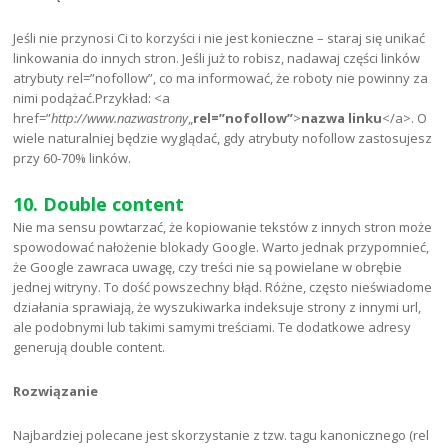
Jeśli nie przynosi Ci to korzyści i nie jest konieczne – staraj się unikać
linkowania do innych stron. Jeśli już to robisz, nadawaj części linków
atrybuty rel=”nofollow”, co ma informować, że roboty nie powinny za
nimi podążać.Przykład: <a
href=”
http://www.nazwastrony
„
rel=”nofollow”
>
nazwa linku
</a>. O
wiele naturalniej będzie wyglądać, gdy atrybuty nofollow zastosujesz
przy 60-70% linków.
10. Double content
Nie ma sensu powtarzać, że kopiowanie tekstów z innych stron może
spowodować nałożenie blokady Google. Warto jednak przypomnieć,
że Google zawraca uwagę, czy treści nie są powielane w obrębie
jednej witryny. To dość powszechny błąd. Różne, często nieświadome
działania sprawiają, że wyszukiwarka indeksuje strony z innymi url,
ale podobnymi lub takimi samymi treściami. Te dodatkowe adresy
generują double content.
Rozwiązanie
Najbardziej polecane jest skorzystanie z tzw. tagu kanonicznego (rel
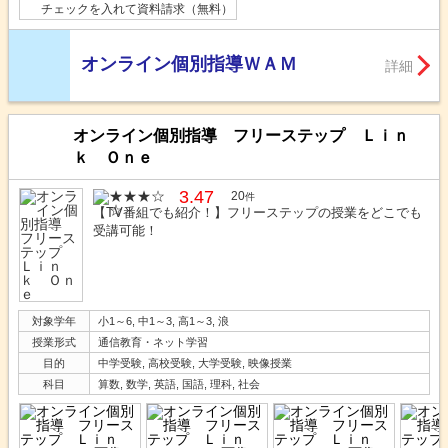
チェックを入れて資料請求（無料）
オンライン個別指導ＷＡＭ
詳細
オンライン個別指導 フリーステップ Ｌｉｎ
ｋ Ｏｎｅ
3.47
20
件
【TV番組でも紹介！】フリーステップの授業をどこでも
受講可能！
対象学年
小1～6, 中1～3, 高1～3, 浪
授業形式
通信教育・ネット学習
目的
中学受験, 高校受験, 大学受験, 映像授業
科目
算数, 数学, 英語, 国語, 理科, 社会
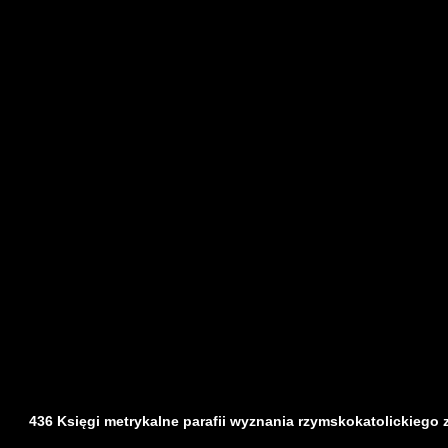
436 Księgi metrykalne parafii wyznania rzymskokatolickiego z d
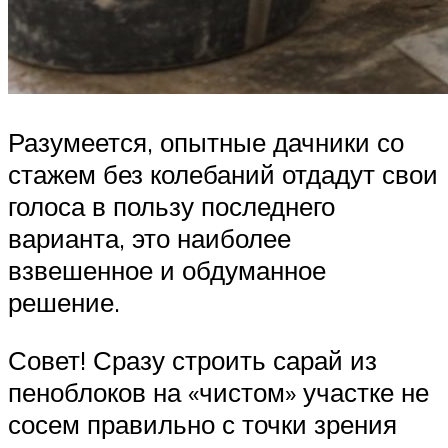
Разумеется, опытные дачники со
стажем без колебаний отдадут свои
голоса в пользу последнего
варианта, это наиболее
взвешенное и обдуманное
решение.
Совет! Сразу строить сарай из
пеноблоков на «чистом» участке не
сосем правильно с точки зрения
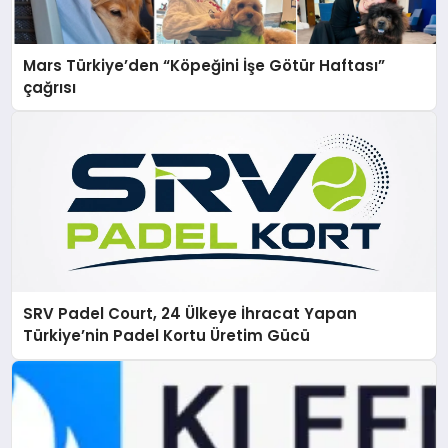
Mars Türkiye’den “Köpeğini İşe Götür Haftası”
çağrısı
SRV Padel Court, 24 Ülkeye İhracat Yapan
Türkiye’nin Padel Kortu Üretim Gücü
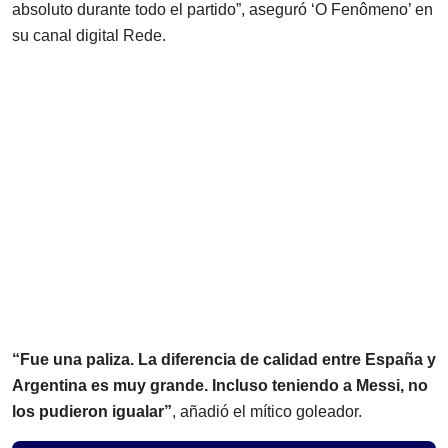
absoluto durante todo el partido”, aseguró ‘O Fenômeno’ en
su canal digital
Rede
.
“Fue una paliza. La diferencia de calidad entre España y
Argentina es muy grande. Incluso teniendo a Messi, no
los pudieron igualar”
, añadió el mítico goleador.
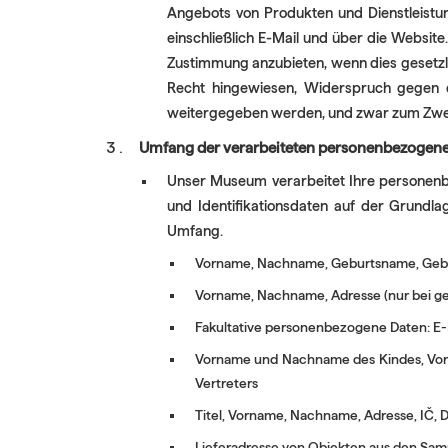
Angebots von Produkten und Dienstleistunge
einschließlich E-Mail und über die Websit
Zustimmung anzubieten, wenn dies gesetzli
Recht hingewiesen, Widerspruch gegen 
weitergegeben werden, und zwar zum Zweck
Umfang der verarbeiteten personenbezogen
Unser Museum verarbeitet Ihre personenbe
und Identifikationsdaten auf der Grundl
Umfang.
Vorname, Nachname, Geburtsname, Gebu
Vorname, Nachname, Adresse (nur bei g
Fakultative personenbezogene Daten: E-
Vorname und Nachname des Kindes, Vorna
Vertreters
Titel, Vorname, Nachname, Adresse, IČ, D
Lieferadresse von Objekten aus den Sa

□ □ □ □ □ □ □

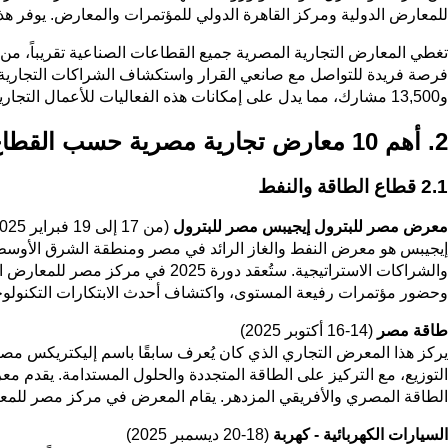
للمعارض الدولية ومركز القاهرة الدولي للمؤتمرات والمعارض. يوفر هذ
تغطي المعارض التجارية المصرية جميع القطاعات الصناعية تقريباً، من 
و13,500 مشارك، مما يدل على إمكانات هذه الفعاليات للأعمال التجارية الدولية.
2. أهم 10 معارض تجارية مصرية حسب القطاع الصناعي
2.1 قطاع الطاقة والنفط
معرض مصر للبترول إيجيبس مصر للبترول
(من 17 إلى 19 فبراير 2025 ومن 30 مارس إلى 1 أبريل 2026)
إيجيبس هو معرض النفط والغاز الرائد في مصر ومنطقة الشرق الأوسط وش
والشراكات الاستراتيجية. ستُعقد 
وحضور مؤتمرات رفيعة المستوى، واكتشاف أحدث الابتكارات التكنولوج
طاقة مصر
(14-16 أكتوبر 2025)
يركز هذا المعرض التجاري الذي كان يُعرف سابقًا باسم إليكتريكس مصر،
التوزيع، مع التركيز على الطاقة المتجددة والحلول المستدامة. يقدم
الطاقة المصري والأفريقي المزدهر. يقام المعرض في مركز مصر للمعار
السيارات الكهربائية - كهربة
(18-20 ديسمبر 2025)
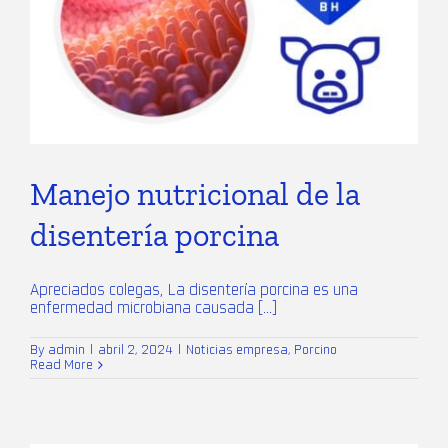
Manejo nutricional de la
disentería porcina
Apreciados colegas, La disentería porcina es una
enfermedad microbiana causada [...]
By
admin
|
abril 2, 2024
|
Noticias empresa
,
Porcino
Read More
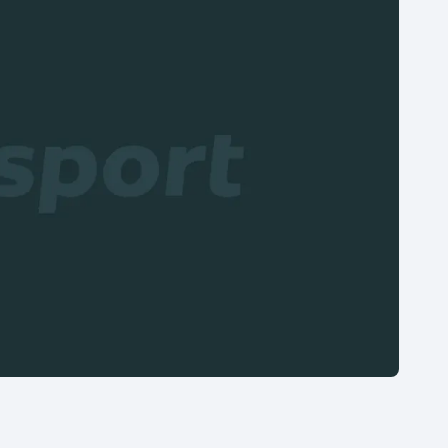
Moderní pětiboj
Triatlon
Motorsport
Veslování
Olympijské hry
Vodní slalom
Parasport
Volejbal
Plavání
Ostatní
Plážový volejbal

□ □ □ □ □ □ □

### Work required
Set the pictures aside and transcribe exactly the stretch of lines above, beginning with the one holding "Türkiye’nin Padel Kortu Üretim Gücü" and ending with the one holding "Lieferadresse von Objekten aus den Sa".

### Task answer
Türkiye’nin Padel Kortu Üretim Gücü
absoluto durante todo el partido”, aseguró ‘O Fenômeno’ en
su canal digital
Rede
.
“Fue una paliza. La diferencia de calidad entre España y
Argentina es muy grande. Incluso teniendo a Messi, no
los pudieron igualar”
, añadió el mítico goleador.
Angebots von Produkten und Dienstleistunge
einschließlich E-Mail und über die Websit
Zustimmung anzubieten, wenn dies gesetzli
Recht hingewiesen, Widerspruch gegen 
weitergegeben werden, und zwar zum Zweck
Umfang der verarbeiteten personenbezogen
Unser Museum verarbeitet Ihre personenbe
und Identifikationsdaten auf der Grundl
Umfang.
Vorname, Nachname, Geburtsname, Gebu
Vorname, Nachname, Adresse (nur bei g
Fakultative personenbezogene Daten: E-
Vorname und Nachname des Kindes, Vorna
Vertreters
Titel, Vorname, Nachname, Adresse, IČ, D
Lieferadresse von Objekten aus den Sa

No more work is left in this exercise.